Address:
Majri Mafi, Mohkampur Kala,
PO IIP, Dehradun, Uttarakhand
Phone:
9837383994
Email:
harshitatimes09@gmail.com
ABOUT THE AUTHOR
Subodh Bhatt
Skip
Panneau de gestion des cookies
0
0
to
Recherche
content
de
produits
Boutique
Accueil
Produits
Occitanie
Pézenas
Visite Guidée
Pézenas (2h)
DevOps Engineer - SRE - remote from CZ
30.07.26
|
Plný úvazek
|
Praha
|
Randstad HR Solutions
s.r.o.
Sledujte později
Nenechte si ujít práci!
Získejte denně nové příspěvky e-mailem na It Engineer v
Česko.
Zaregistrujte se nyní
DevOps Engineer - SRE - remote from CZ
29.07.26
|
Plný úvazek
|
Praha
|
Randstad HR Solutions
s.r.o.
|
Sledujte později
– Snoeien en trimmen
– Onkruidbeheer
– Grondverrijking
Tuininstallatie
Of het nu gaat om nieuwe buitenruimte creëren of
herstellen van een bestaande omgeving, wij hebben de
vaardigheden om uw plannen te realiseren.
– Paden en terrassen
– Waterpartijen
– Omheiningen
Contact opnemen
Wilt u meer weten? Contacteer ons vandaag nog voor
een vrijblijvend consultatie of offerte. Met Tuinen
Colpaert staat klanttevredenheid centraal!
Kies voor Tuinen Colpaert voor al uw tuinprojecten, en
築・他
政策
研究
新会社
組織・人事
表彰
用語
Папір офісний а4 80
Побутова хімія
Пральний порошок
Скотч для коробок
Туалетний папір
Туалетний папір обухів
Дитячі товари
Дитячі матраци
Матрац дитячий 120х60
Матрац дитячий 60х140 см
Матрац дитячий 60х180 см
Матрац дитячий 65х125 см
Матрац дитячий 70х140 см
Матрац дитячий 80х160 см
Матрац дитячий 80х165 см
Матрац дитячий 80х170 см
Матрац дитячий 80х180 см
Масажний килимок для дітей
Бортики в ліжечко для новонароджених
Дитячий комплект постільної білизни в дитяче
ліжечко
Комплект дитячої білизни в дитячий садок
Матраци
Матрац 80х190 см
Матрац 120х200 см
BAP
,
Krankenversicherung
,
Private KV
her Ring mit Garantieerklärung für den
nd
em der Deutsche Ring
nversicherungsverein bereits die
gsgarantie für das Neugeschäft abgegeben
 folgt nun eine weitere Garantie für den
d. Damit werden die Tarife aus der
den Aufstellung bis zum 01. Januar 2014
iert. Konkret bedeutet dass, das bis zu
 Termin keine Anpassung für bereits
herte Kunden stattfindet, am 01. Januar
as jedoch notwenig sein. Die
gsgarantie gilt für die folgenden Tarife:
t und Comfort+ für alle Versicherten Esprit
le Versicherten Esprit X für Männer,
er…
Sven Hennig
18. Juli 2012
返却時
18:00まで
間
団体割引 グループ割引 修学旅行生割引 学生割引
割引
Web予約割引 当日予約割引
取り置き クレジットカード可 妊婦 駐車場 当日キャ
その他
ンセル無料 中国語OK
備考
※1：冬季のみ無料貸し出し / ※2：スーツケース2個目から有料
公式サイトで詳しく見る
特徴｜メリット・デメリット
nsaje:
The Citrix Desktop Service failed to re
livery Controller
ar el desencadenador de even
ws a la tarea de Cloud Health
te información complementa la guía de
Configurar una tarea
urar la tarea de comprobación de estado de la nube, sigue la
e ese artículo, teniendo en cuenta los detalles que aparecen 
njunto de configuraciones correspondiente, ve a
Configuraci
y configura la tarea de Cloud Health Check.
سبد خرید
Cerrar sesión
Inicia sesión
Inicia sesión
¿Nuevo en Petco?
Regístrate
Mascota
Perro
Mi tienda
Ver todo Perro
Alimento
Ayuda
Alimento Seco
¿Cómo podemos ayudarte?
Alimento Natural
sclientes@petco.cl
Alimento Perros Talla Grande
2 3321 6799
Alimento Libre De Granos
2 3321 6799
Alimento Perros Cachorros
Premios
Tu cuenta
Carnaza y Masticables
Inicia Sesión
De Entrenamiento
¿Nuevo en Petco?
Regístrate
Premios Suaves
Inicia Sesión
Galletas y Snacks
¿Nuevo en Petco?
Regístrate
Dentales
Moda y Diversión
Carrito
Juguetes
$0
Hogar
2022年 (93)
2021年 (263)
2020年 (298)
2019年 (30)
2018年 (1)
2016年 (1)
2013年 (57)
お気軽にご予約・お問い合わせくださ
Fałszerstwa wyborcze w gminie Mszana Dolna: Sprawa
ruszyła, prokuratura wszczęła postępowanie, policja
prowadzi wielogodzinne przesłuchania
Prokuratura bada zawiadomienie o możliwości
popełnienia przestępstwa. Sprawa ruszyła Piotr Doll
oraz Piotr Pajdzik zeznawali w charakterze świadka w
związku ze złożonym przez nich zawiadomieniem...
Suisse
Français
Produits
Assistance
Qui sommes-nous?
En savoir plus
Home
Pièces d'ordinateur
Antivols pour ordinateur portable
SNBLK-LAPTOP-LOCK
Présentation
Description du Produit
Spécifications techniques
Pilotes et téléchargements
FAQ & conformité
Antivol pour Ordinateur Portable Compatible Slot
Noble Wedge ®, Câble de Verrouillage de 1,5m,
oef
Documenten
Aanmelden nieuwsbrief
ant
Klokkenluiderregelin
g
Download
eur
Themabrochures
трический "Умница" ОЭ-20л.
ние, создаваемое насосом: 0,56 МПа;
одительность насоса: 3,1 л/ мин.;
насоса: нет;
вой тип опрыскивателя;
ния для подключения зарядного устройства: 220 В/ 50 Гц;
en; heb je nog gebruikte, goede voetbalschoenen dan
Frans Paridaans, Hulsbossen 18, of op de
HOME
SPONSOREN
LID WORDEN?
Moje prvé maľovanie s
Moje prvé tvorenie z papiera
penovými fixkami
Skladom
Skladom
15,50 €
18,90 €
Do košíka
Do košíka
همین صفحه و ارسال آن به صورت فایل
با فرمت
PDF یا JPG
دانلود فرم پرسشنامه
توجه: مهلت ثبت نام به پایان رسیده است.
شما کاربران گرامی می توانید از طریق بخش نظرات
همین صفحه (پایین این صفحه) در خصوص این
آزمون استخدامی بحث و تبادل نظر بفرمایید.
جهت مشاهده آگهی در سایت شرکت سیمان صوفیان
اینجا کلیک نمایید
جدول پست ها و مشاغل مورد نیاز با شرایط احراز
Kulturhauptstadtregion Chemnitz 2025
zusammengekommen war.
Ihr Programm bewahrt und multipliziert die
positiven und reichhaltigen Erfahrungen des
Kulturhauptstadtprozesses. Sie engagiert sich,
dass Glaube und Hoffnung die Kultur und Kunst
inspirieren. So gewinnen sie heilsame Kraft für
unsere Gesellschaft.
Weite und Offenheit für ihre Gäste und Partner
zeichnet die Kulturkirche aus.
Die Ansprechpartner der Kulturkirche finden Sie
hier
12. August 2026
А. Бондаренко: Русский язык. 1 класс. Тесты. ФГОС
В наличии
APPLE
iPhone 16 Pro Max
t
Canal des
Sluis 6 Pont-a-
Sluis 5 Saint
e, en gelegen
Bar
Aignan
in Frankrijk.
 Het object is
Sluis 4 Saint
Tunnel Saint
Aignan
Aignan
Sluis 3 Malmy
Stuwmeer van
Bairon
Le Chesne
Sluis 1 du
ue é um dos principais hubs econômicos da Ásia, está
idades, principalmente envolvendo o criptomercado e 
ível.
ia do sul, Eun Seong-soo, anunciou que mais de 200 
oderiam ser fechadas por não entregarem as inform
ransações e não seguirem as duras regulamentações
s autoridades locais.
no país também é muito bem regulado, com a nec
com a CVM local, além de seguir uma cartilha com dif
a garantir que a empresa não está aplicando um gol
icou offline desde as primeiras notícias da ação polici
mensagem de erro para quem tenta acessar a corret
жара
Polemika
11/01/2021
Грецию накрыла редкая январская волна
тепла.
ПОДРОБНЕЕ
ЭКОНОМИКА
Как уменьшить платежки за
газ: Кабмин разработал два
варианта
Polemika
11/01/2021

──────

— What is expected —
Filter the listing above for the string "همین" and copy every matching line.

— Answer below —
همین صفحه و ارسال آن به صورت فایل
همین صفحه (پایین این صفحه) در خصوص این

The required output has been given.